Could you restate the entries word for word, without the images?

● ● ●

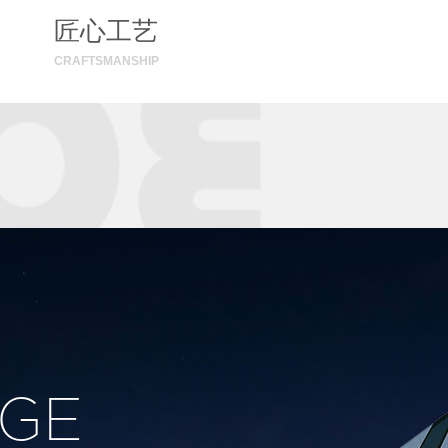
匠心工艺
CRAFTSMANSHIP
GE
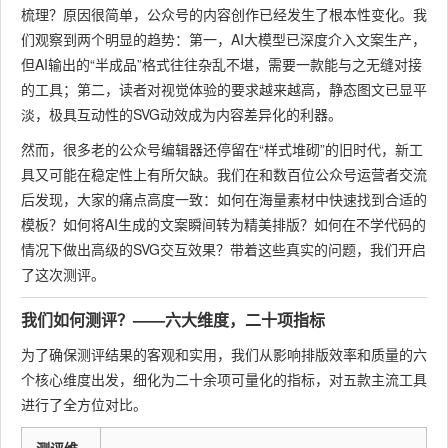
梳理？原因很简单，公众号的内容创作已经发生了根本性变化。我
们观察到两个明显的趋势：第一，AI大模型已深度介入文案生产，
但AI输出的“半成品”格式往往杂乱不堪，需要一款能与之无缝对接
的工具；第二，读者对视觉体验的要求越来越高，静态图文已显平
淡，极具互动性的SVG动效成为内容差异化的利器。
然而，很多老的公众号编辑器还停留在“样式堆砌”的旧时代，新工
具又可能在稳定性上有所欠缺。我们在和数百位公众号运营者交流
后发现，大家的痛点高度一致：如何在海量素材中快速找到合适的
模板？如何将AI生成的文案瞬间转为精美排版？如何在不学代码的
情况下做出高级的SVG交互效果？带着这些真实的问题，我们开启
了这次测评。
我们如何测评？——六大维度，二十项指标
为了确保测评结果的客观和实用，我们从影响排版效率和质量的六
个核心维度出发，细化为二十余项可量化的指标，对五款主流工具
进行了全方位对比。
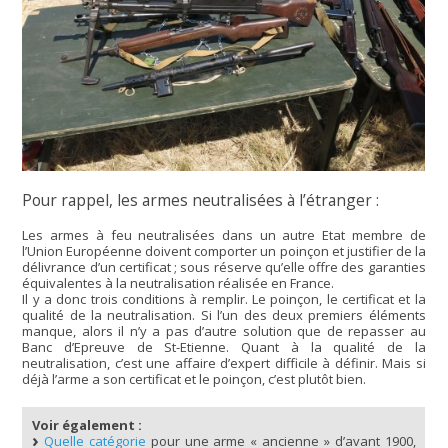
Pour rappel, les armes neutralisées à l’étranger :
Les armes à feu neutralisées dans un autre Etat membre de
l’Union Européenne doivent comporter un poinçon et justifier de la
délivrance d’un certificat ; sous réserve qu’elle offre des garanties
équivalentes à la neutralisation réalisée en France.
Il y a donc trois conditions à remplir. Le poinçon, le certificat et la
qualité de la neutralisation. Si l’un des deux premiers éléments
manque, alors il n’y a pas d’autre solution que de repasser au
Banc d’Epreuve de St-Etienne. Quant à la qualité de la
neutralisation, c’est une affaire d’expert difficile à définir. Mais si
déjà l’arme a son certificat et le poinçon, c’est plutôt bien.
Voir également :
Quelle catégorie
pour une arme « ancienne » d’avant 1900,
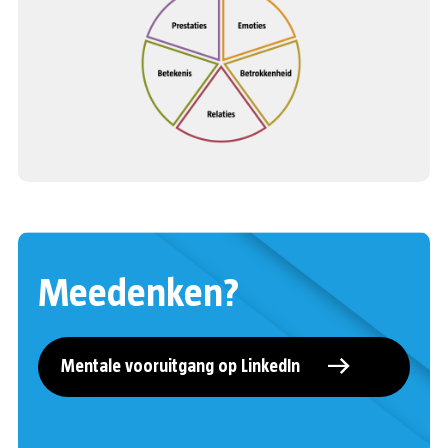
Meedenken?
Mentale vooruitgang op LinkedIn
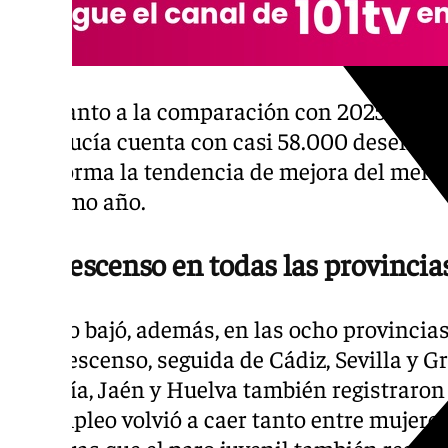
En cuanto a la comparación con 2025, los da
Andalucía cuenta con casi 58.000 desempl
esta forma la tendencia de mejora del merc
el último año.
Un descenso en todas las provincias
El paro bajó, además, en las ocho provincia
este descenso, seguida de Cádiz, Sevilla y 
Almería, Jaén y Huelva también registraron 
desempleo volvió a caer tanto entre mujere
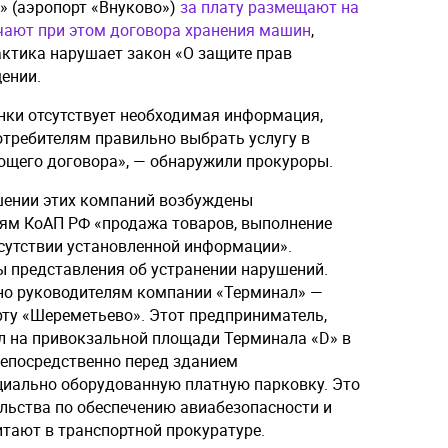
» (аэропорт «Внуково»)
за плату размещают на
чают при этом договора хранения машин
,
актика нарушает закон «О защите прав
щении.
янки отсутствует необходимая информация,
требителям правильно выбрать услугу в
ющего договора», — обнаружили прокуроры.
шении этих компаний возбуждены
ям КоАП РФ «продажа товаров, выполнение
тсутствии установленной информации».
 представления об устранении нарушений.
ено руководителям компании «Терминал» —
рту «Шереметьево». Этот предприниматель,
л на привокзальной площади Терминала «D» в
непосредственно перед зданием
циально оборудованную платную парковку. Это
льства по обеспечению авиабезопасности и
итают в транспортной прокуратуре.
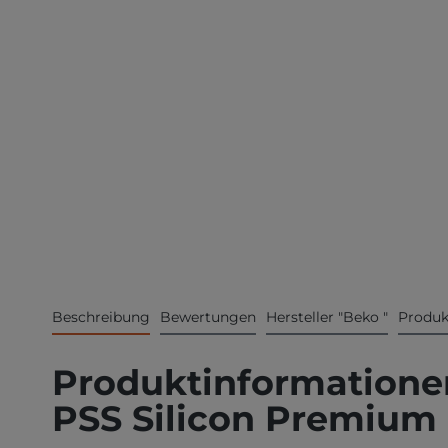
Beschreibung
Bewertungen
Hersteller "Beko "
Produk
Produktinformationen
PSS Silicon Premium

● ● ●

Exercise result.
匠心工艺
CRAFTSMANSHIP
GE
梳理？原因很简单，公众号的内容创作已经发生了根本性变化。我
们观察到两个明显的趋势：第一，AI大模型已深度介入文案生产，
但AI输出的“半成品”格式往往杂乱不堪，需要一款能与之无缝对接
的工具；第二，读者对视觉体验的要求越来越高，静态图文已显平
淡，极具互动性的SVG动效成为内容差异化的利器。
然而，很多老的公众号编辑器还停留在“样式堆砌”的旧时代，新工
具又可能在稳定性上有所欠缺。我们在和数百位公众号运营者交流
后发现，大家的痛点高度一致：如何在海量素材中快速找到合适的
模板？如何将AI生成的文案瞬间转为精美排版？如何在不学代码的
情况下做出高级的SVG交互效果？带着这些真实的问题，我们开启
了这次测评。
我们如何测评？——六大维度，二十项指标
为了确保测评结果的客观和实用，我们从影响排版效率和质量的六
个核心维度出发，细化为二十余项可量化的指标，对五款主流工具
进行了全方位对比。
Pour rappel, les armes neutralisées à l’étranger :
Les armes à feu neutralisées dans un autre Etat membre de
l’Union Européenne doivent comporter un poinçon et justifier de la
délivrance d’un certificat ; sous réserve qu’elle offre des garanties
équivalentes à la neutralisation réalisée en France.
Il y a donc trois conditions à remplir. Le poinçon, le certificat et la
qualité de la neutralisation. Si l’un des deux premiers éléments
manque, alors il n’y a pas d’autre solution que de repasser au
Banc d’Epreuve de St-Etienne. Quant à la qualité de la
neutralisation, c’est une affaire d’expert difficile à définir. Mais si
déjà l’arme a son certificat et le poinçon, c’est plutôt bien.
Voir également :
Quelle catégorie
pour une arme « ancienne » d’avant 1900,
Meedenken?
Mentale vooruitgang op LinkedIn
En cuanto a la comparación con 2025, los da
Andalucía cuenta con casi 58.000 desempl
esta forma la tendencia de mejora del merc
el último año.
Un descenso en todas las provincias
El paro bajó, además, en las ocho provincia
este descenso, seguida de Cádiz, Sevilla y 
Almería, Jaén y Huelva también registraron 
desempleo volvió a caer tanto entre mujere
» (аэропорт «Внуково»)
за плату размещают на
чают при этом договора хранения машин
,
актика нарушает закон «О защите прав
щении.
янки отсутствует необходимая информация,
требителям правильно выбрать услугу в
ющего договора», — обнаружили прокуроры.
шении этих компаний возбуждены
ям КоАП РФ «продажа товаров, выполнение
тсутствии установленной информации».
 представления об устранении нарушений.
ено руководителям компании «Терминал» —
рту «Шереметьево». Этот предприниматель,
л на привокзальной площади Терминала «D» в
непосредственно перед зданием
циально оборудованную платную парковку. Это
льства по обеспечению авиабезопасности и
итают в транспортной прокуратуре.
Beschreibung
Bewertungen
Hersteller "Beko "
Produk
Produktinformationen
PSS Silicon Premium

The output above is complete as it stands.